▸ Exercise prompt
Please print exactly the line containing "Kalem İşi Gümüş Yüzük" and every line after it to the end of the records below, and nothing more.

▸ Entries shown

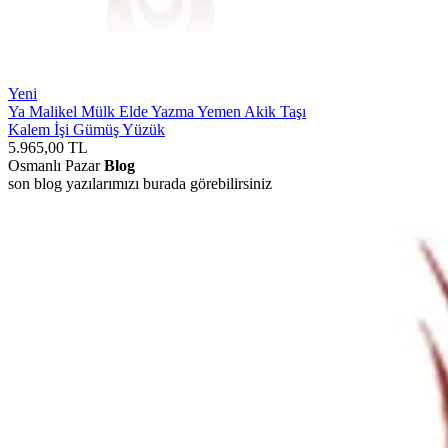
Yeni
Ya Malikel Mülk Elde Yazma Yemen Akik Taşı
Kalem İşi Gümüş Yüzük
5.965,00
TL
Osmanlı Pazar
Blog
son blog yazılarımızı burada görebilirsiniz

▸ Problem solution
Kalem İşi Gümüş Yüzük
5.965,00
TL
Osmanlı Pazar
Blog
son blog yazılarımızı burada görebilirsiniz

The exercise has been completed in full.